Михаил молчал, не зная поначалу, что и ответить.
— Ты расстроен? — спросил Матвей и, пройдя мимо брата, взял со стола орден Святой Анны. Стал надевать на ворот.
— Нет, стой, я рад! Но я должен узнать все напрямую! — Михаил выбежал из кабинета, а потом промчался мимо окна вслед за поручиком Михальченковым.

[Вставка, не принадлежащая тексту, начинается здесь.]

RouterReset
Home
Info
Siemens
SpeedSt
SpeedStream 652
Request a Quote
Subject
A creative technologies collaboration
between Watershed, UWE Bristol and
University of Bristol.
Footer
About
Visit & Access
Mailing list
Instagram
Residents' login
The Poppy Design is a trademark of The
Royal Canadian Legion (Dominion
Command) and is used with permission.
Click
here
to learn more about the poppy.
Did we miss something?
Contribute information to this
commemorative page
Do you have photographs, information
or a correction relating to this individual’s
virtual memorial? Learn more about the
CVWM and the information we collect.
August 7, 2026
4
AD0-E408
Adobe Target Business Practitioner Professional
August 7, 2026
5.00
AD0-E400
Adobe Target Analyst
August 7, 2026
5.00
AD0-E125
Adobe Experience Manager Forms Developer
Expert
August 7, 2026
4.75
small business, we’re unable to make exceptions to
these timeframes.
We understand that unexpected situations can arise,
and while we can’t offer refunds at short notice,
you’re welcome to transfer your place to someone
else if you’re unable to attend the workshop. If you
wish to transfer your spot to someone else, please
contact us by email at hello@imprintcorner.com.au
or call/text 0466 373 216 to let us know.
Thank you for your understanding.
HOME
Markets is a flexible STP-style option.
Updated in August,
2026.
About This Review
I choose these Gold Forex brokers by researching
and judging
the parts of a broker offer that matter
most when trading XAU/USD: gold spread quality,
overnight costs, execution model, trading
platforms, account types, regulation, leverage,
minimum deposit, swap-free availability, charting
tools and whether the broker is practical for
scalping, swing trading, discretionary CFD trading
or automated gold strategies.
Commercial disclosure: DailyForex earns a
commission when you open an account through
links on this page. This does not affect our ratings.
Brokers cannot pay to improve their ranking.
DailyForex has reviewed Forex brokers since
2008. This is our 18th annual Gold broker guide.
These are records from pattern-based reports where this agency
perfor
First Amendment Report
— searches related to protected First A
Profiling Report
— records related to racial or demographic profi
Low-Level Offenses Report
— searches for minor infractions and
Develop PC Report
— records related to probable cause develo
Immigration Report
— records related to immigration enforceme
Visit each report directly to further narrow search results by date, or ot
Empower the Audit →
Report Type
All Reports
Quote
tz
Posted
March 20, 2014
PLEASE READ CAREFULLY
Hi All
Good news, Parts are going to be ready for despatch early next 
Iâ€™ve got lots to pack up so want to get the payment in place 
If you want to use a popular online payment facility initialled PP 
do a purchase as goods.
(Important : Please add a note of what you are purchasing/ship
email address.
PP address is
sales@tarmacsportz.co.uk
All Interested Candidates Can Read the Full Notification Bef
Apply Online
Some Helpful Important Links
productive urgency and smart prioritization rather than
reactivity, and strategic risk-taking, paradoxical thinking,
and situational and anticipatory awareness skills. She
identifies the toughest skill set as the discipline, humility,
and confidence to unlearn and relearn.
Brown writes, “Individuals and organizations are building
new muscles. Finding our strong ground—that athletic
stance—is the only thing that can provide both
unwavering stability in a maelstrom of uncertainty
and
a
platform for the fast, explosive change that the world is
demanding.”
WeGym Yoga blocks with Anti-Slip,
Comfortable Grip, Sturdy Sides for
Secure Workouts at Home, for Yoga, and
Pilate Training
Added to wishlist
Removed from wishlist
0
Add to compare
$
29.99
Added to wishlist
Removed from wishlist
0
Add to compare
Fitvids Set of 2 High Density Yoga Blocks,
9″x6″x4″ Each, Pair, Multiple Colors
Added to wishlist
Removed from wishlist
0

— Надо же, каков… Впрочем, ладно. Брат моих осведомителей не испортит, — говаривал себе под нос старший Геневский, пока надевал орден Святой Анны, а кроме того: медаль «За усердие» с императорским профилем, орден Святого Станислава и орден Святого Владимира. Прицепляя значок Донского кадетского корпуса, Матвей с умилением вспомнил свои смешные лазуревые погоны, а вот значок Николаевского военного училища ничего в душе Матвея не пробудил. Сверкающий, как митрополит под Рождество, Матвей себе нравился. На лицо свое он ни разу не посмотрел, но на том лице и не было ничего, кроме разумеющегося в такой миг торжества.
Вернулся Михаил.
— Догнал?
— Догнал. Чудо, что творится, брат, — Михаил сел за зеленый столик. Поручика он догнал в лесу, но Михальченков знал, кто такой Михаил Геневский и решил, что ему знать два простых факта не возбраняется.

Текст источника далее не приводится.